In a previous article, I shared the results of a survey that we conducted following the conclusion of a recent multisite, double-blinded trial. We found that 82% of the owners had enrolled their pet to improve its health and/or well-being. Encouraged by that positive statistic, we then wondered how each subject owner evaluated their pet’s reaction to the study treatment. Was it purely subjective judgment, or did they employ some sort of metric? And could there be a “placebo effect?”
The word “placebo” comes from the Latin word meaning “I shall please.” Whether they remember their Latin or not, some medical practitioners embody that meaning when they administer placebos solely to placate their patients. The oft-observed “improvements” in patients’ conditions following the prescription of a sugar pill gave rise to the term “placebo effect.”
In clinical research, a placebo has a more scientific purpose. Clinical trials often employ a placebo as a comparison benchmark, a “control” or “negative control,” to assess the results of an experimental therapeutic intervention. In some trials, there may be a “positive” control, a compound already approved for treating the indication being studied.
This comparative study design is thought to render an unbiased evaluation of the relative effectiveness of the new treatment. However, the true effectiveness of the experimental compound can be called into question when study subjects on a negative control exhibit a greater degree of improvement in the indication being treated than manifested by those given the test article.
The placebo effect in human clinical trial subjects has been addressed in myriad articles in the professional literature, but the topic is less frequently covered in the veterinary press. (Perhaps the language barrier between animals and human makes the collection of reliable data more challenging?) According to Franklin D McMillan (“The Placebo Effect in Animals,” Journal of the American Veterinary Medical Association, 1999), a placebo effect is recognized as that which is favorable, non-specific, psychological, or psycho-physiological, but has no specific treatment for the condition being studied. Are animals prone to the same reaction as humans?
Some ascribe the placebo effects observed in veterinary studies to the animal’s caregiver, based on the theory of expectancy. In other words, there seems to be a body of evidence that suggests that what the owner of a study subject expects from treatment with the test article will, in many cases, be “observed” in the pet and reported by the owner.
In a post-study survey, nine of the 27 owners whose animal had received a placebo responded that the study treatment had been effective. Assuming no test article administration errors, it would appear that 33% experienced the placebo effect.
According to Dr Alan H Roberts in “The Power of Nonspecific Effects in Healing” (Clinical Psychology Review, 1993), a placebo response rate of 35% is commonly found in human trials. So, is the placebo effect contagious between owners and pets? Or is something else going on?
The table below summarizes the owner-reported results of a recently-completed randomized, double-blinded, placebo-controlled study.
|Treatment Assignment||Effective||Not Effective||Total|
In this study, test article effectiveness was evaluated by each animal’s owner and not substantiated by laboratory test results or medical examinations. Therefore, it is possible that some of the owners of placebo subjects expected the treatment to work and, consequently, “observed” effectiveness.
Another explanation could be that some owners were more attentive to their pets because of the recording requirement of the study, and that increased attention generated a “healthier” response.
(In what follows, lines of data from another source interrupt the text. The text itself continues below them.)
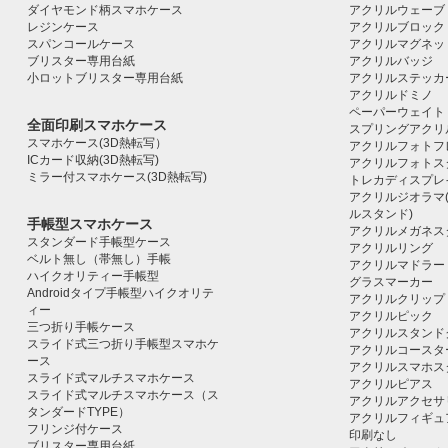
ダイヤモンド柄スマホケース
アクリルウェーブ
レジンケース
アクリルブロック｜ac
スパンコールケース
アクリルマグネッ
ブリスター専用台紙
アクリルバッジ
小ロットブリスター専用台紙
アクリルステッカ
アクリルドミノ
ペーパーウェイト
全面印刷スマホケース
スプリングアクリ
スマホケース(3D熱転写）
アクリルフォトフ
ICカード収納(3D熱転写)
アクリルフォトス
ミラー付スマホケース(3D熱転写)
トレカディスプレ
アクリルジオラマ
ルスタンド)
手帳型スマホケース
アクリルメガネス
スタンダード手帳型ケース
アクリルリング
ベルト無し（帯無し）手帳
アクリルマドラー
ハイクオリティー手帳型
グラスマーカー
Androidタイプ手帳型ハイクオリテ
アクリルクリップ
ィー
アクリルピック
三つ折り手帳ケース
アクリルスタンド
スライド式三つ折り手帳型スマホケ
アクリルコースタ
ース
アクリルスマホス
スライド式マルチスマホケース
アクリルピアス
スライド式マルチスマホケース（ス
アクリルアクセサ
タンダードTYPE）
アクリルフィギュ
フリンジ付ケース
印刷なし
ブリスター専用台紙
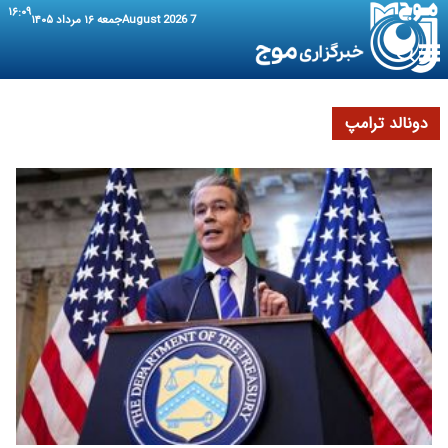
۱۶:۰۹
7 August 2026
جمعه ۱۶ مرداد ۱۴۰۵
دونالد ترامپ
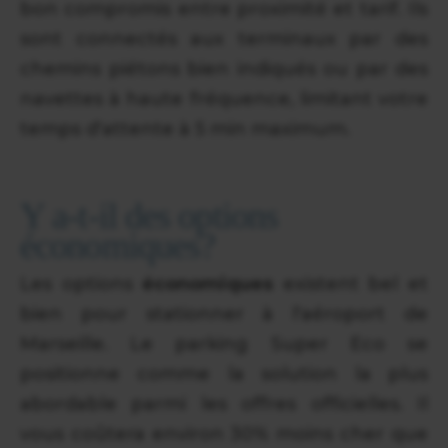
bon compromis entre proximité et tarif. Ils
sont connectés aux terminaux par des
chemins piétons bien indiqués ou par des
navettes à haute fréquence, limitant votre
temps d'attente à 5 min maximum.
Y a-t-il des options
économiques?
Les options
économiques
existent bel et
bien pour stationner à l'aéroport de
Marseille. Le parking Super Eco se
positionne comme la solution la plus
abordable parmi les offres officielles. Il
vous coûtera environ 30% moins cher que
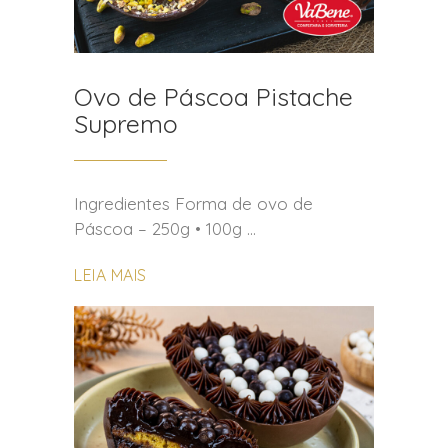
Ovo de Páscoa Pistache
Supremo
Ingredientes Forma de ovo de
Páscoa – 250g • 100g
LEIA MAIS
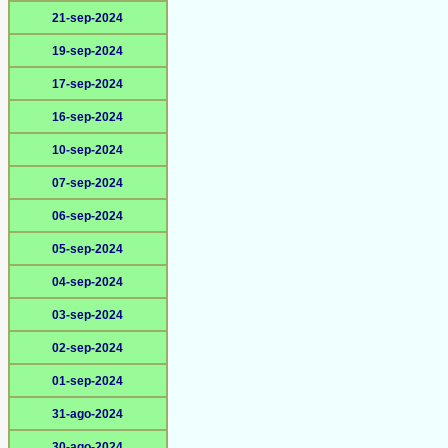
21-sep-2024
19-sep-2024
17-sep-2024
16-sep-2024
10-sep-2024
07-sep-2024
06-sep-2024
05-sep-2024
04-sep-2024
03-sep-2024
02-sep-2024
01-sep-2024
31-ago-2024
30-ago-2024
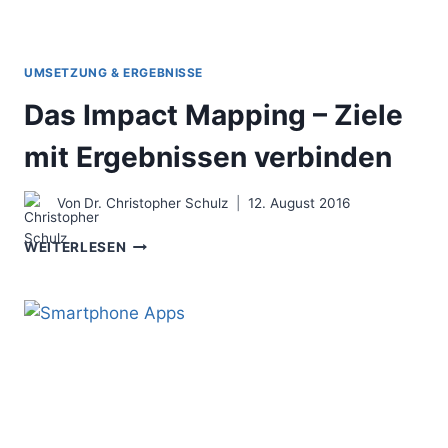
UMSETZUNG & ERGEBNISSE
Das Impact Mapping – Ziele
mit Ergebnissen verbinden
Von
Dr. Christopher Schulz
12. August 2016
DAS
WEITERLESEN
IMPACT
MAPPING
–
ZIELE
MIT
ERGEBNISSEN
VERBINDEN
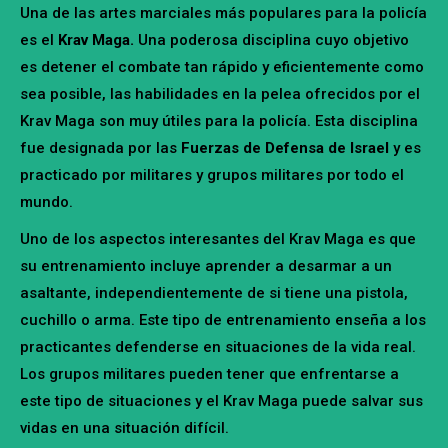
Una de las artes marciales más populares para la policía
es el
Krav Maga.
Una poderosa disciplina cuyo objetivo
es detener el combate tan rápido y eficientemente como
sea posible, las habilidades en la pelea ofrecidos por el
Krav Maga son muy útiles para la policía. Esta disciplina
fue designada por las
Fuerzas de Defensa de Israel
y es
practicado por militares y grupos militares por todo el
mundo.
Uno de los aspectos interesantes del Krav Maga es que
su entrenamiento incluye aprender a desarmar a un
asaltante, independientemente de si tiene una pistola,
cuchillo o arma. Este tipo de entrenamiento enseña a los
practicantes defenderse en situaciones de la vida real.
Los grupos militares pueden tener que enfrentarse a
este tipo de situaciones y el Krav Maga puede salvar sus
vidas en una situación difícil.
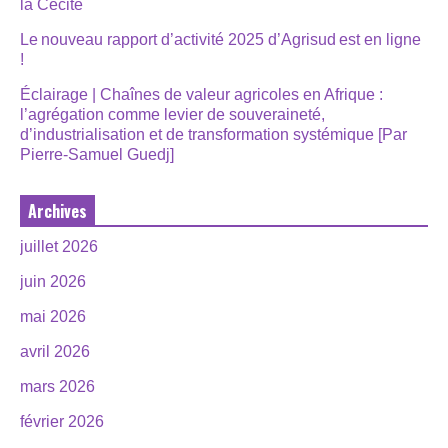
la Cécité
Le nouveau rapport d’activité 2025 d’Agrisud est en ligne
!
Éclairage | Chaînes de valeur agricoles en Afrique :
l’agrégation comme levier de souveraineté,
d’industrialisation et de transformation systémique [Par
Pierre-Samuel Guedj]
Archives
juillet 2026
juin 2026
mai 2026
avril 2026
mars 2026
février 2026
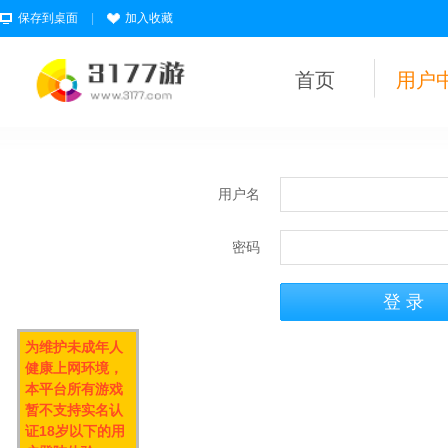
保存到桌面
|
加入收藏
首页
用户
用户名
密码
为维护未成年人
健康上网环境，
本平台所有游戏
暂不支持实名认
证18岁以下的用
Perhaps some owners were less stressed once their pet became enrolled in the study, and that calmer demeanor manifested itself in fewer observed symptoms, real or perceived.
On the one hand, we can be happy that these nine animals apparently enjoyed relief from the symptoms that prompted their owners to enroll them in the trial. On the other hand, these results might suggest that a more robust study design is required for future trials to minimize the possibility that owners of study subjects “catch” the placebo effect.